- Official poster
- Directed by: Gil Junger
- Written by: Jeanette Issa Gil Junger Tim McGrath
- Based on: 10 Things I Hate About You 1999 film by Karen McCullah and Kirsten Smith
- Produced by: Andrew Lazar Tim McGrath Gary Smith
- Starring: Evan Rachel Wood Thomas McDonell Billy Campbell Élodie Yung
- Cinematography: Rogier Stoffers
- Production companies: Mad Chance Productions Intandem Films Polaris Pictures
- Distributed by: Vision Films
- Running time: 30 minutes
- Country: United States
- Language: English
- Budget: $11 million

= 10 Things I Hate About Life =

Cancelled film by Gil Junger

10 Things I Hate About Life is an unfinished American romantic comedy film directed and written by Gil Junger, and starring Evan Rachel Wood, Thomas McDonell and Billy Campbell. It tells the story of Willow and Ben who meet while attempting suicide and fall in love. While not a direct sequel to Junger's 10 Things I Hate About You (1999), it bred the same genre with some similar themes.

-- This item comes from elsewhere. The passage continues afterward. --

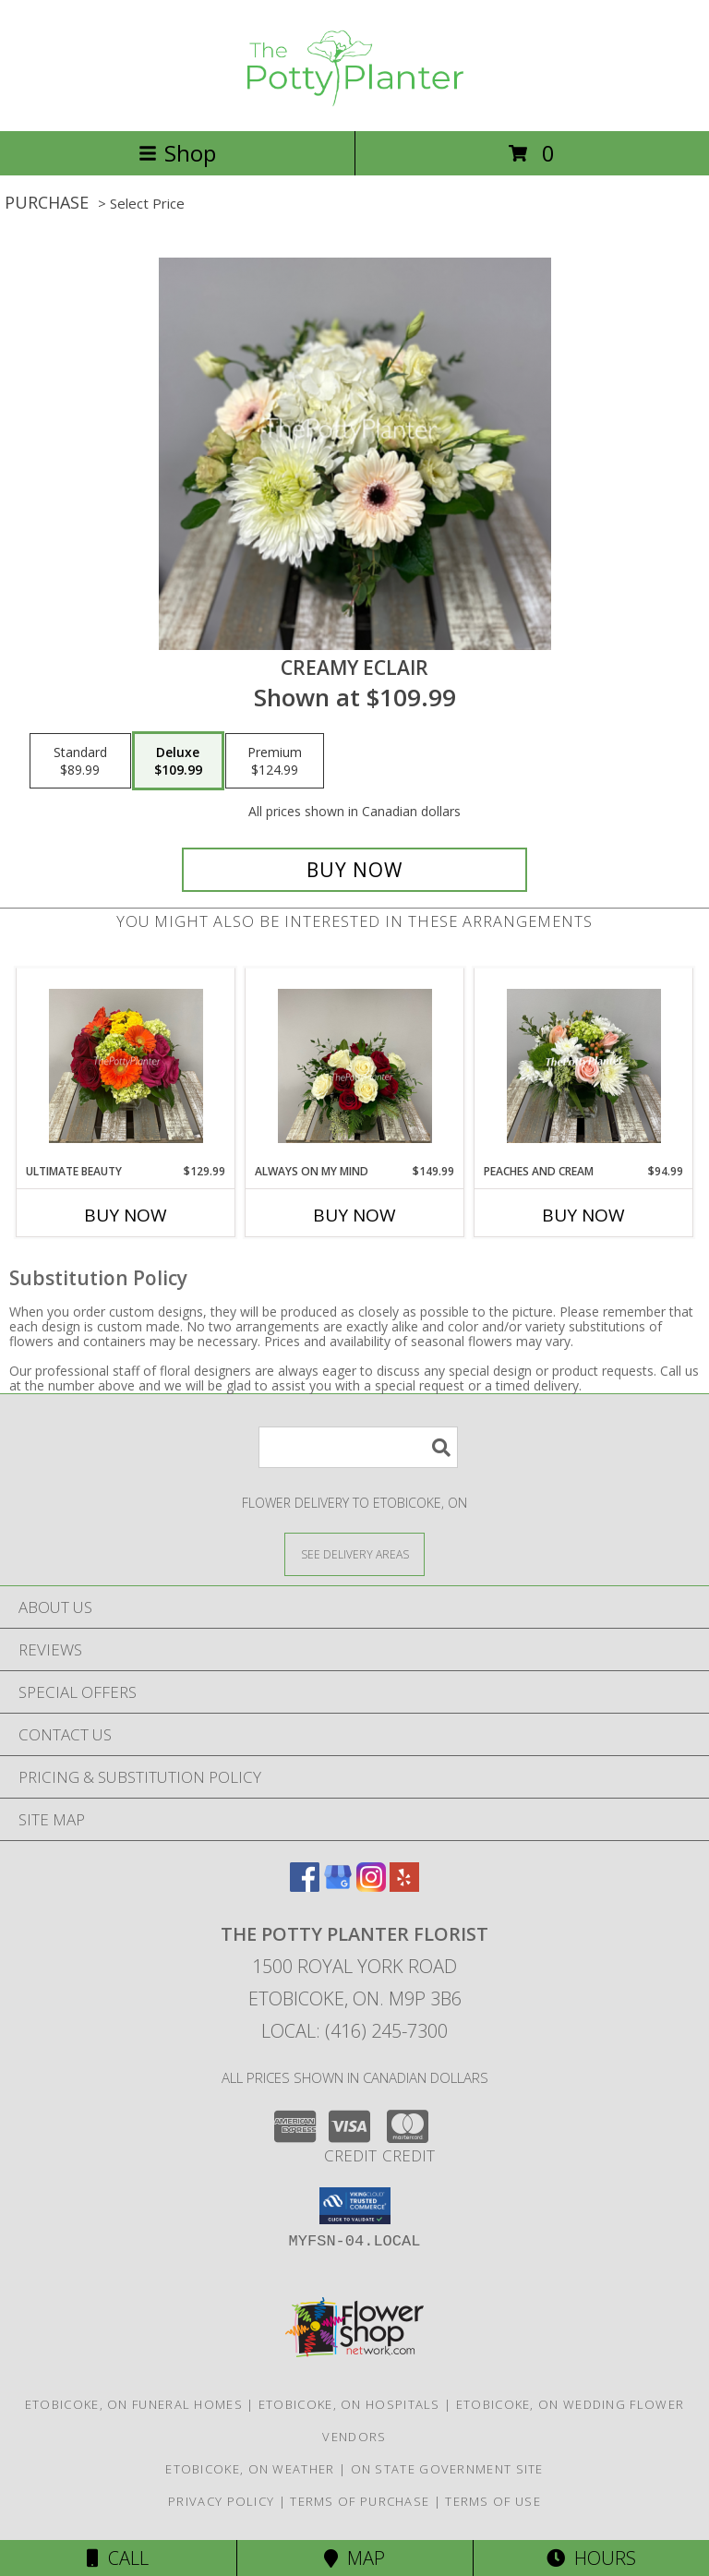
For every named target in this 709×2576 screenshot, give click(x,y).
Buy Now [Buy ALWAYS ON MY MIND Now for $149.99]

Filming began in late 2012, but was interrupted after two months due to management changes at the production company and Wood's pregnancy. In late 2013, production was set to resume, with an estimated wrap date of April 2014, though filming was delayed indefinitely following Wood's departure. Producers sued for $30 million for breach of contract; Wood's lawyers have responded that she was never adequately paid since the production company ran out of money. Some production stills, from approximately 30 minutes of footage, have been released, but as of 2026 the lawsuit is ongoing and the film is seen as unlikely to ever resume shooting.

==Plot==

The film begins with Willow and Ben, both determined to take their own lives, pulling up to a scenic cliff overlooking the ocean. While Ben takes out a gun and prepares it, Willow drives off the cliff. Ben is briefly startled, but then continues. As he holds the gun to his head and prepares to fire, Willow, her face covered in white powder from the deployment of her car's airbag, comes up from the cliff and asks "Can I borrow that when you're done?"

Ben and Willow put off their suicide plans and spend more time together, falling in love and gradually finding in each other a reason to live.

== Cast ==
- Evan Rachel Wood as Willow
  - Meghan Barton as Young Willow
- Thomas McDonell as Ben
- Billy Campbell
- Élodie Yung
- Ezra Masters
- Janet Montgomery

== Production ==
On May 9, 2012, it was announced that Gil Junger would direct the film from his own script, with Intandem Films and Mad Chance Productions producing the film; Andrew Lazar, who produced the original 10 Things I Hate About You in 1999, would re-assume that role for this film. Vision Films acquired the distribution rights to the film.

=== Casting ===
On May 9, 2012, Hayley Atwell was added to the cast of the film to star as lead. She changed her mind and later in the year, Evan Rachel Wood took the part. On November 30, 2012, Élodie Yung joined to star along with Wood. On January 14, 2013, Billy Campbell also joined the cast of the film.

=== Filming ===
The shooting was set to start in November 2012 in Los Angeles. However, shooting actually commenced a month later, on December 17, 2012, in Los Angeles. On January 14, 2013, The Hollywood Reporter reported shooting as still being underway in Los Angeles.

However, in late February 2013, it was announced that the film's producer, Gary Smith, was stepping down from his position as CEO of Intandem Films and that filming for 10 Things I Hate About Life was to be put on hold. The company said that this was not because of Smith's departure but rather due to Evan Rachel Wood's pregnancy, and that filming would resume that September or some time in the second half of the year.

In the interim, the producers released a promotional trailer from the existing footage, meant to attract interest from potential investors. Interspersed with the footage are scenes with Junger talking about the film and the money it could make. Also included are scenes of Skylar Grey singing "Wear Me Out", which Junger cites as a selling point.

After several months of no shooting reports or announcements, on November 7, 2013, it was announced that filming would re-commence after a several-month break on December 11 in and around Los Angeles and Malibu and that it would be wrapped up by April 2014. Vision Films released some photos from the film on November 11, 2013, and reported that about 30 minutes had been completed.

== Legal ==
In June 2014, Variety reported that Wood was being sued for $30 million by the producers for allegedly refusing to continue working on the film. Wood's lawyers dismissed the suit as "preposterous" and stated that Wood stopped working on the production after producers failed to pay her.

As of 2026 it has been reported that the lawsuit has not been resolved, and the film as started will never be completed.